On a quiet street in the Austrian capital, a cafe is using the power of cake to bridge a gap between generations and tackle the growing problem of loneliness among the elderly.
Vollpension, on Schleifmühlgasse in Vienna, is a coffee shop with a unique concept. Started initially as a pop-up before opening their brick-and-mortar location in 2015, the cosy cafe aims to foster nostalgia by employing grandmas (Omas) and grandpas (Opas) to share their tried-and-tested recipes with customers who may be feeling out of touch with their elders.
The elderly bakers bring their own recipes and mix with younger service staff who serve up typical Viennese coffees and trendy espresso-based drinks. Many of the Omas and Opas relish the opportunity to connect with younger people as their children have moved to other cities or have families of their own to care for.
Standing out among the many hip artisan coffee shops around the city, Vollpension has a particularly homely feel with family portraits filling the walls and tasselled lampshades fostering memories of days past.
The managers say it is a “place where the old and young can connect,” with younger customers flocking to experience the same smells and flavours they associate with their childhoods. “Only grandmas can bake like this,” the shop’s manager told Lonely Planet “We [the founders] are all from the countryside, and there it’s very normal that the old and young are, on a daily basis, connecting and talking,” co-founder Hannah Lux said. “We realised that since we live in the city, we’re not really in touch with our grandparents’ generation anymore. And at the same time, you always hear that there are so many elderly people sitting in their apartments and not getting out.”
Margit, a 59-year-old who started working at Vollpension in November 2017, says her favourite thing to bake is tarts or anything with pumpkin seeds. “It’s a lot of fun working at this place, especially since the working atmosphere is amazing here,” she added.
From classic Austrian sachertorte and mohnkuchen to vegan brownies and delectable cheesecakes, locals are enamoured with the rotation of more than 200 different tortes, cakes and bakes provided by 12 Omas and Opas (sometimes with fruit from their own gardens).
The cafe has become so popular, weekend diners must reserve tables three weeks in advance to sample the seniors’ cakes among the vintage furniture and the unmistakable scent of home-baked treats.

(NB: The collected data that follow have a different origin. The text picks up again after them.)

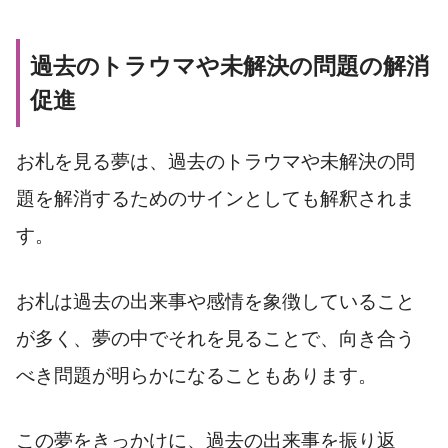
過去のトラウマや未解決の問題の解消
促進
お札を見る夢は、過去のトラウマや未解決の問
題を解消するためのサインとしても解釈されま
す。
お札は過去の出来事や感情を象徴していること
が多く、夢の中でそれを見ることで、向き合う
べき問題が明らかになることもあります。
この夢をきっかけに、過去の出来事を振り返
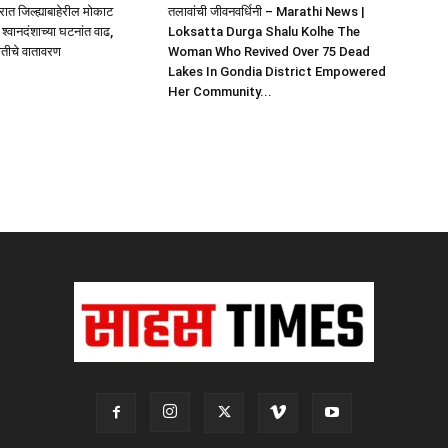
ात जिल्ह्याबाहेरील मोकाट
तलावांची जीवनवर्धिनी – Marathi News |
 श्वानदंशाच्या घटनांत वाढ,
Loksatta Durga Shalu Kolhe The
ीतीचे वातावरण
Woman Who Revived Over 75 Dead
Lakes In Gondia District Empowered
Her Community...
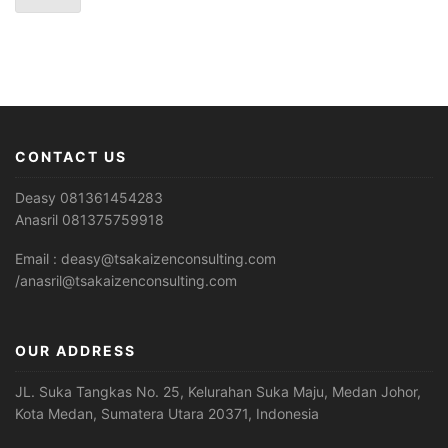
CONTACT US
Deasy 081361454283
Anasril 081375759918
Email : deasy@tsakaizenconsulting.com
/anasril@tsakaizenconsulting.com
OUR ADDRESS
JL. Suka Tangkas No. 25, Kelurahan Suka Maju, Medan Johor,
Kota Medan, Sumatera Utara 20371, Indonesia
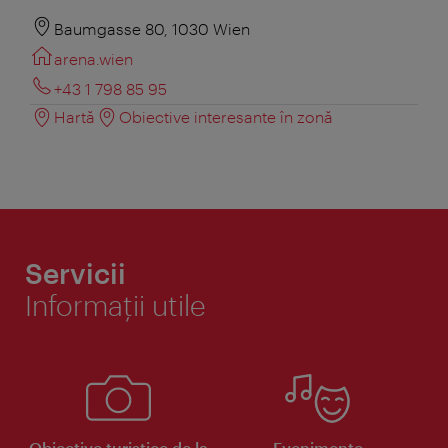
Baumgasse 80, 1030 Wien
arena.wien
+43 1 798 85 95
Hartă
Obiective interesante în zonă
Servicii
Informaţii utile
Obiective turistice de la
Evenimente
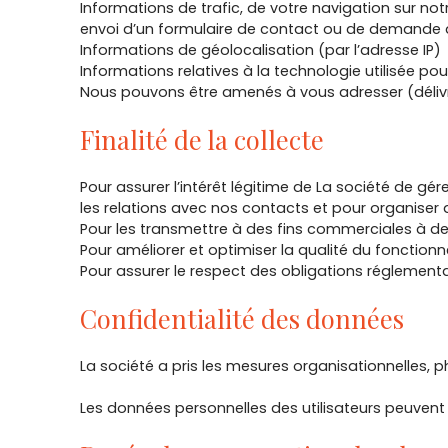
Informations de trafic, de votre navigation sur notr
envoi d’un formulaire de contact ou de demande 
Informations de géolocalisation (par l’adresse IP)
Informations relatives à la technologie utilisée p
Nous pouvons être amenés à vous adresser (délivra
Finalité de la collecte
Pour assurer l’intérêt légitime de La société de gé
les relations avec nos contacts et pour organise
Pour les transmettre à des fins commerciales à de
Pour améliorer et optimiser la qualité du fonction
Pour assurer le respect des obligations réglementa
Confidentialité des données
La société a pris les mesures organisationnelles, p
Les données personnelles des utilisateurs peuvent 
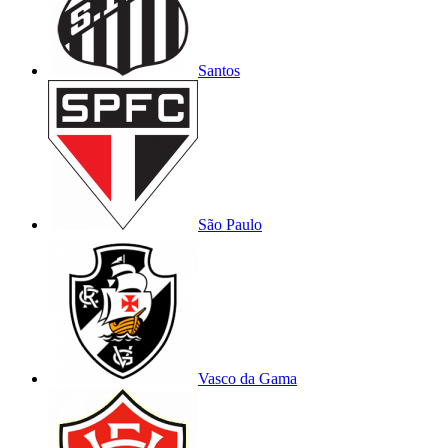
Santos
São Paulo
Vasco da Gama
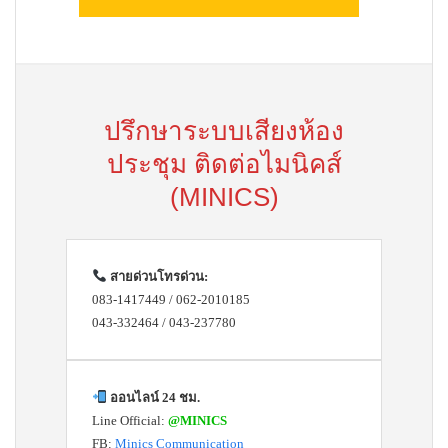
ปรึกษาระบบเสียงห้อง
ประชุม ติดต่อไมนิคส์
(MINICS)
สายด่วนโทรด่วน:
083-1417449 / 062-2010185
043-332464 / 043-237780
ออนไลน์ 24 ชม.
Line Official:
@MINICS
FB:
Minics Communication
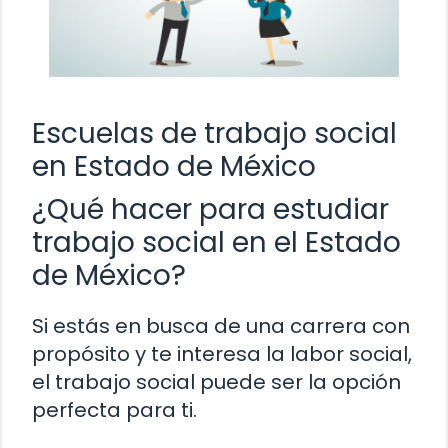
Escuelas de trabajo social
en Estado de México
¿Qué hacer para estudiar
trabajo social en el Estado
de México?
Si estás en busca de una carrera con
propósito y te interesa la labor social,
el trabajo social puede ser la opción
perfecta para ti.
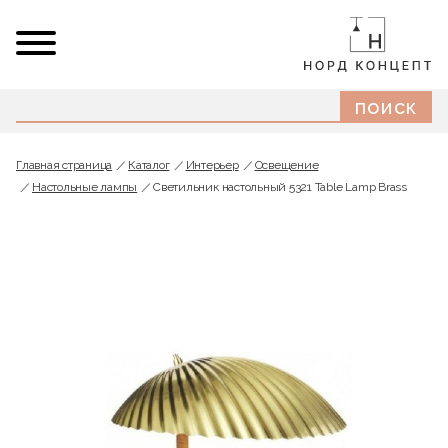
Главная страница
Каталог
Интерьер
Освещение
Настольные лампы
Светильник настольный 5321 Table Lamp Brass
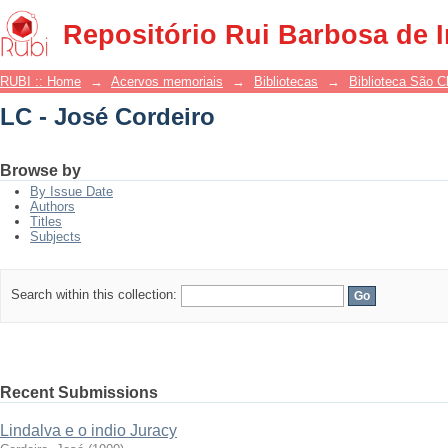
LC - José Cordeiro
Repositório Rui Barbosa de 
RUBI :: Home
→
Acervos memoriais
→
Bibliotecas
→
Biblioteca São 
LC - José Cordeiro
Browse by
By Issue Date
Authors
Titles
Subjects
Search within this collection:
Recent Submissions
Lindalva e o indio Juracy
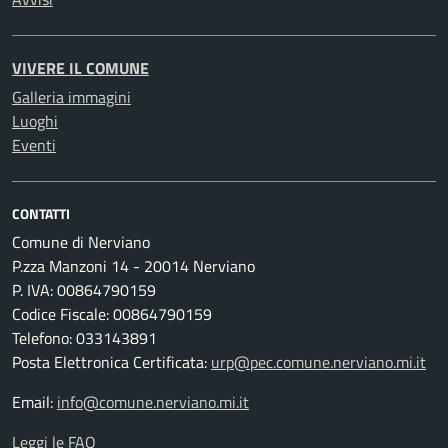
VIVERE IL COMUNE
Galleria immagini
Luoghi
Eventi
CONTATTI
Comune di Nerviano
P.zza Manzoni 14 - 20014 Nerviano
P. IVA: 00864790159
Codice Fiscale: 00864790159
Telefono: 033143891
Posta Elettronica Certificata:
urp@pec.comune.nerviano.mi.it
Email:
info@comune.nerviano.mi.it
Leggi le FAQ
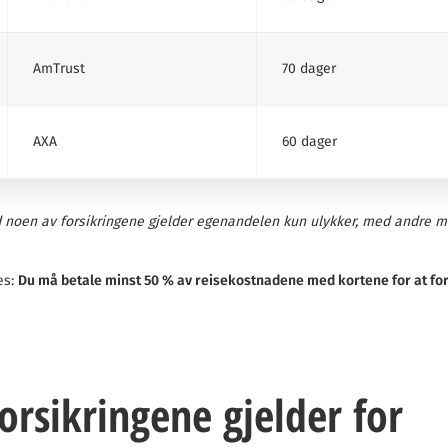
AmTrust
70 dager
AXA
60 dager
 noen av forsikringene gjelder egenandelen kun ulykker, med andre m
les:
Du må betale minst 50 % av reisekostnadene med kortene for at for
rsikringene gjelder for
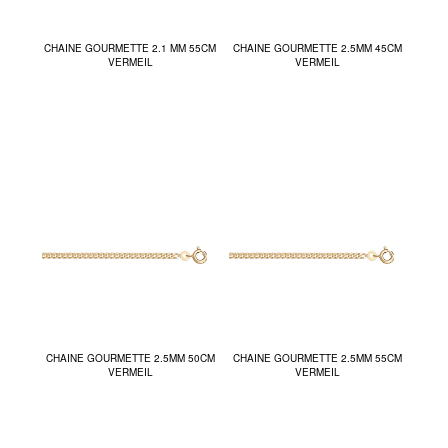
CHAINE GOURMETTE 2.1 MM 55CM
CHAINE GOURMETTE 2.5MM 45CM
VERMEIL
VERMEIL
CHAINE GOURMETTE 2.5MM 50CM
CHAINE GOURMETTE 2.5MM 55CM
VERMEIL
VERMEIL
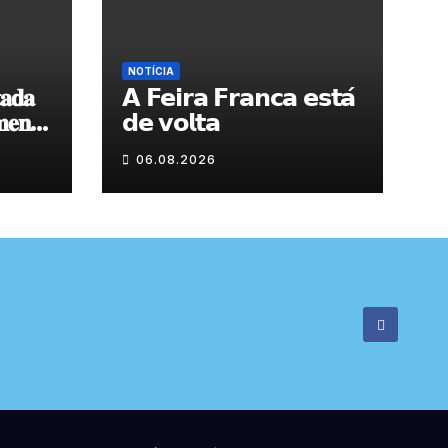
NOTÍCIA
𝐚𝐝𝐚
𝗔 𝗙𝗲𝗶𝗿𝗮 𝗙𝗿𝗮𝗻𝗰𝗮 𝗲𝘀𝘁𝗮́
𝐞𝐧𝐭𝐨
𝗱𝗲 𝘃𝗼𝗹𝘁𝗮
 𝐝𝐞
06.08.2026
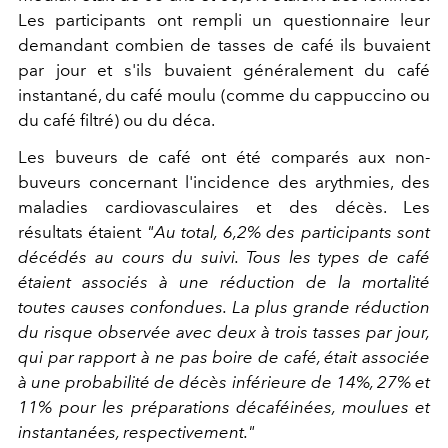
Les participants ont rempli un questionnaire leur
demandant combien de tasses de café ils buvaient
par jour et s'ils buvaient généralement du café
instantané, du café moulu (comme du cappuccino ou
du café filtré) ou du déca.
Les buveurs de café ont été comparés aux non-
buveurs concernant l'incidence des arythmies, des
maladies cardiovasculaires et des décès. Les
résultats étaient
"Au total, 6,2% des participants sont
décédés au cours du suivi. Tous les types de café
étaient associés à une réduction de la mortalité
toutes causes confondues. La plus grande réduction
du risque observée avec deux à trois tasses par jour,
qui par rapport à ne pas boire de café, était associée
à une probabilité de décès inférieure de 14%, 27% et
11% pour les préparations décaféinées, moulues et
instantanées, respectivement."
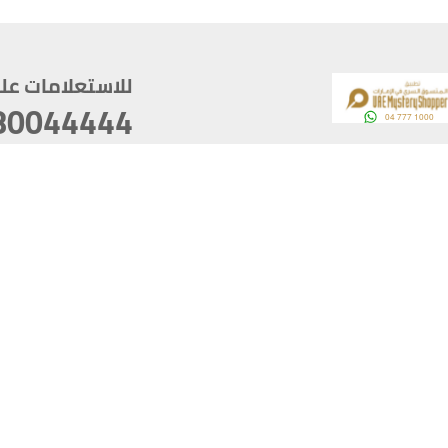
للاستعلامات على م
80044444
وقع
سخ
ؤولية
أغسطس 06, 2026 00:45:36
آخر تحديث
خصوصية
أفضل تصفح للموقع يتوجب أن 
كام
يدعم الموقع أحدث إصدار من متصفحات
ذية الرقمية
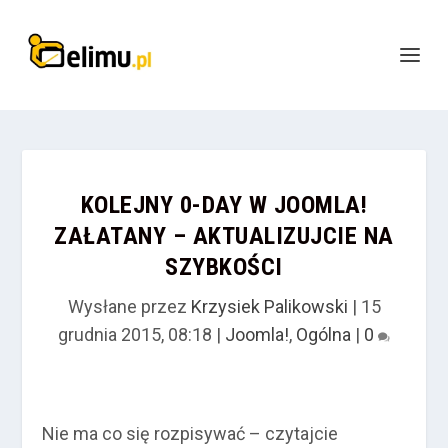
KOLEJNY 0-DAY W JOOMLA!
ZAŁATANY – AKTUALIZUJCIE NA
SZYBKOŚCI
Wysłane przez
Krzysiek Palikowski
|
15
grudnia 2015, 08:18
|
Joomla!
,
Ogólna
|
0
Nie ma co się rozpisywać – czytajcie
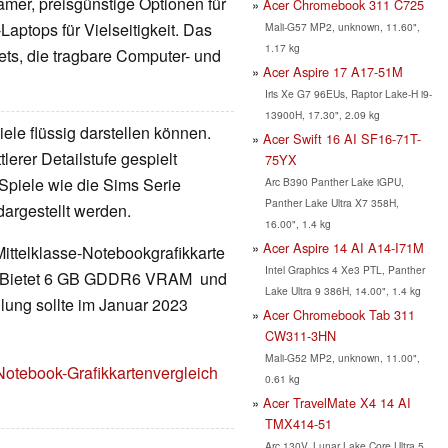
mer, preisgünstige Optionen für
Acer Chromebook 311 C725
Laptops für Vielseitigkeit. Das
Mali-G57 MP2, unknown, 11.60",
1.17 kg
ets, die tragbare Computer- und
Acer Aspire 17 A17-51M
Iris Xe G7 96EUs, Raptor Lake-H i9-
13900H, 17.30", 2.09 kg
ele flüssig darstellen können.
Acer Swift 16 AI SF16-71T-
erer Detailstufe gespielt
75YX
Spiele wie die Sims Serie
Arc B390 Panther Lake iGPU,
Panther Lake Ultra X7 358H,
dargestellt werden.
16.00", 1.4 kg
Acer Aspire 14 AI A14-I71M
Mittelklasse-Notebookgrafikkarte
Intel Graphics 4 Xe3 PTL, Panther
ur. Bietet 6 GB GDDR6 VRAM und
Lake Ultra 9 386H, 14.00", 1.4 kg
lung sollte im Januar 2023
Acer Chromebook Tab 311
CW311-3HN
Mali-G52 MP2, unknown, 11.00",
Notebook-Grafikkartenvergleich
0.61 kg
Acer TravelMate X4 14 AI
TMX414-51
Arc 130V, Lunar Lake Core Ultra 5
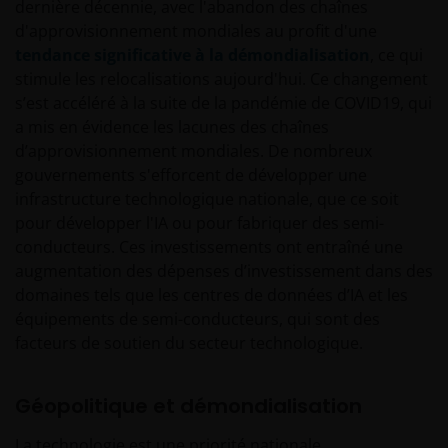
dernière décennie, avec l'abandon des chaînes
d'approvisionnement mondiales au profit d'une
tendance significative à la démondialisation
, ce qui
stimule les relocalisations aujourd'hui. Ce changement
s’est accéléré à la suite de la pandémie de COVID19, qui
a mis en évidence les lacunes des chaînes
d’approvisionnement mondiales. De nombreux
gouvernements s'efforcent de développer une
infrastructure technologique nationale, que ce soit
pour développer l'IA ou pour fabriquer des semi-
conducteurs. Ces investissements ont entraîné une
augmentation des dépenses d’investissement dans des
domaines tels que les centres de données d’IA et les
équipements de semi-conducteurs, qui sont des
facteurs de soutien du secteur technologique.
Géopolitique et démondialisation
La technologie est une priorité nationale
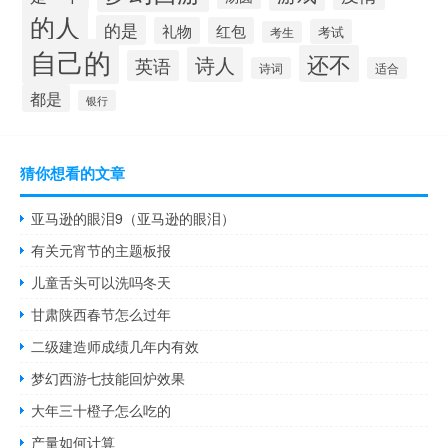
的人
的是
礼物
红包
考试
考生
自己的
还不
诗人
英语
诗词
适合
都是
银行
猜你想看的文章
亚马逊的眼泪9（亚马逊的眼泪）
有关元宵节的主题板报
儿童舌头可以洗吗冬天
甘肃陕西春节怎么过年
二级建造师成绩几年内有效
梦幻西游七技能回炉效果
大年三十橙子怎么吃的
产量如何计算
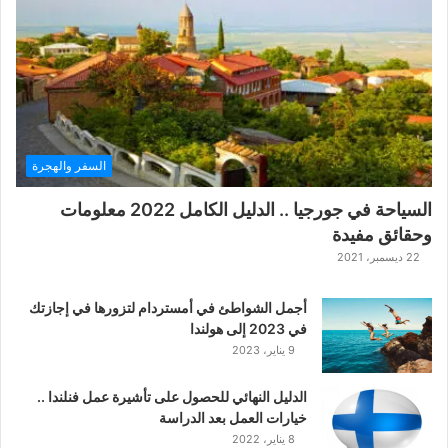
ة
ح
ر
ب
ا
ل
ت
ت
السفر والهجرة
ا
ر
السياحة في جورجيا .. الدليل الكامل 2022 معلومات
ا
وحقائق مفيدة
ل
ك
22 ديسمبر، 2021
ل
ا
أجمل الشواطئ في أمستردام لتزورها في إجازتك
س
في 2023 إلى هولندا
ي
9 يناير، 2023
ك
ي
الدليل النهائي للحصول على تأشيرة عمل فنلندا ..
ة
خيارات العمل بعد الدراسة
ا
8 يناير، 2022
ل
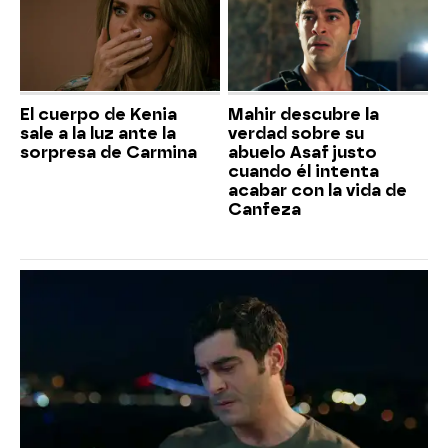
El cuerpo de Kenia
Mahir descubre la
sale a la luz ante la
verdad sobre su
sorpresa de Carmina
abuelo Asaf justo
cuando él intenta
acabar con la vida de
Canfeza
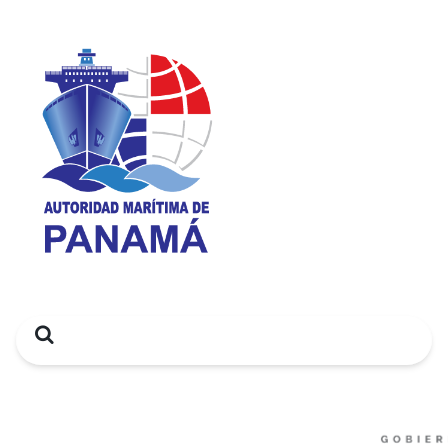
Search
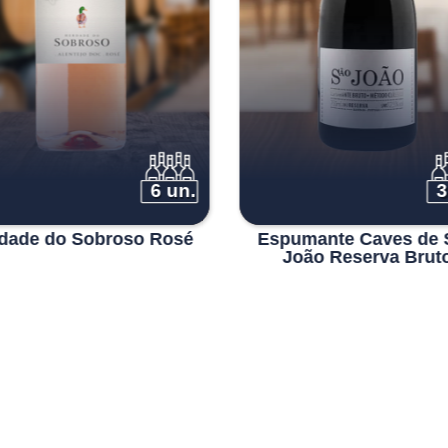
6 un.
3
dade do Sobroso Rosé
Espumante Caves de 
João Reserva Brut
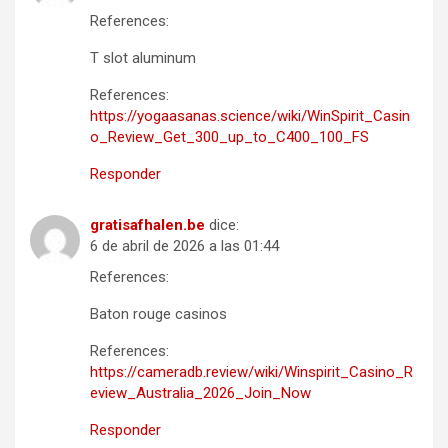
References:
T slot aluminum
References:
https://yogaasanas.science/wiki/WinSpirit_Casin
o_Review_Get_300_up_to_C400_100_FS
Responder
gratisafhalen.be
dice:
6 de abril de 2026 a las 01:44
References:
Baton rouge casinos
References:
https://cameradb.review/wiki/Winspirit_Casino_R
eview_Australia_2026_Join_Now
Responder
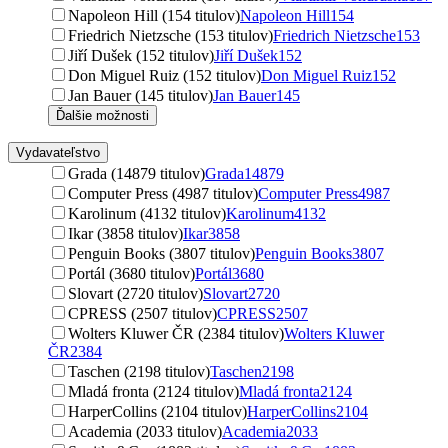
Napoleon Hill (154 titulov)
Napoleon Hill
154
Friedrich Nietzsche (153 titulov)
Friedrich Nietzsche
153
Jiří Dušek (152 titulov)
Jiří Dušek
152
Don Miguel Ruiz (152 titulov)
Don Miguel Ruiz
152
Jan Bauer (145 titulov)
Jan Bauer
145
Ďalšie možnosti
Vydavateľstvo
Grada (14879 titulov)
Grada
14879
Computer Press (4987 titulov)
Computer Press
4987
Karolinum (4132 titulov)
Karolinum
4132
Ikar (3858 titulov)
Ikar
3858
Penguin Books (3807 titulov)
Penguin Books
3807
Portál (3680 titulov)
Portál
3680
Slovart (2720 titulov)
Slovart
2720
CPRESS (2507 titulov)
CPRESS
2507
Wolters Kluwer ČR (2384 titulov)
Wolters Kluwer
ČR
2384
Taschen (2198 titulov)
Taschen
2198
Mladá fronta (2124 titulov)
Mladá fronta
2124
HarperCollins (2104 titulov)
HarperCollins
2104
Academia (2033 titulov)
Academia
2033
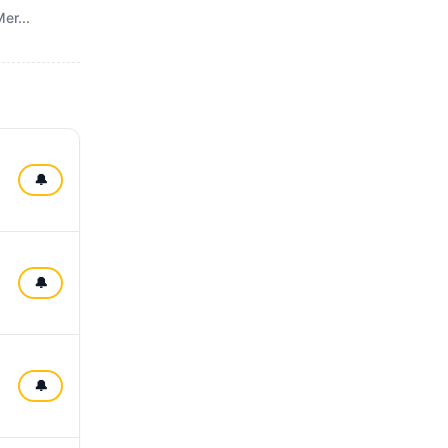
er...
🔔
🔔
🔔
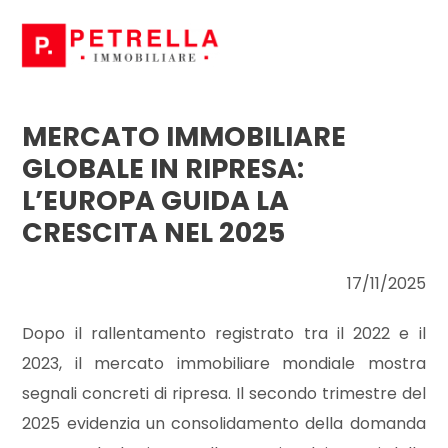
Codice
HOME
CHI
MERCATO IMMOBILIARE
Contratto
SIAMO
GLOBALE IN RIPRESA:
L’EUROPA GUIDA LA
Qualsiasi
IN
CRESCITA NEL 2025
VENDITA
Vendita
17/11/2025
IN
Affitto
Dopo il rallentamento registrato tra il 2022 e il
AFFITTO
2023, il mercato immobiliare mondiale mostra
segnali concreti di ripresa. Il secondo trimestre del
Scegli
NEWS
dove
2025 evidenzia un consolidamento della domanda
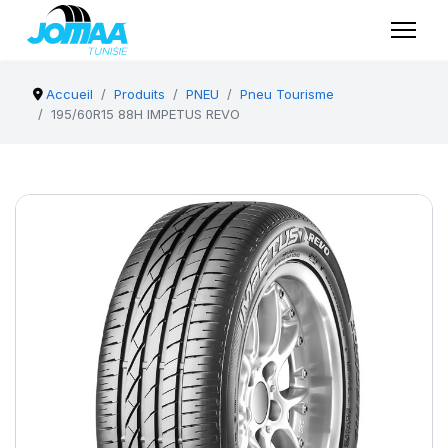
Accueil
Produits
PNEU
Pneu Tourisme
195/60R15 88H IMPETUS REVO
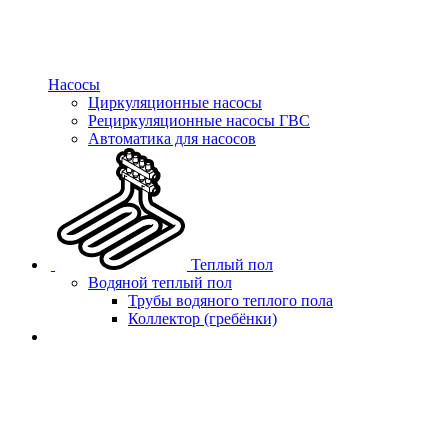
Насосы
Циркуляционные насосы
Рециркуляционные насосы ГВС
Автоматика для насосов
Теплый пол
Водяной теплый пол
Трубы водяного теплого пола
Коллектор (гребёнки)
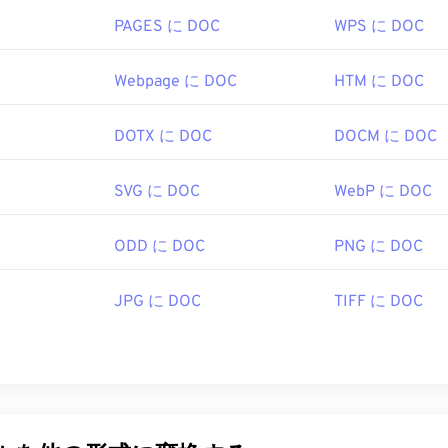
PAGES に DOC
WPS に DOC
Webpage に DOC
HTM に DOC
DOTX に DOC
DOCM に DOC
SVG に DOC
WebP に DOC
ODD に DOC
PNG に DOC
JPG に DOC
TIFF に DOC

Not only does this unique coffee shop provide senior citizens with a job to supplement their pensions, it also gives them a community space where they always feel welcome and the opportunity to learn new skills. From theatre trips to yoga classes, the multi-generational staff regularly take the time to connect outside of the kitchen and learn new things from each other during working hours – from baking tips and new languages to life advice and the wisdom that usually only comes with a long life.
From the self-service cake station to the layout of the space, everything in this café is designed to encourage people to talk to each other and share their wisdom, stories and advice.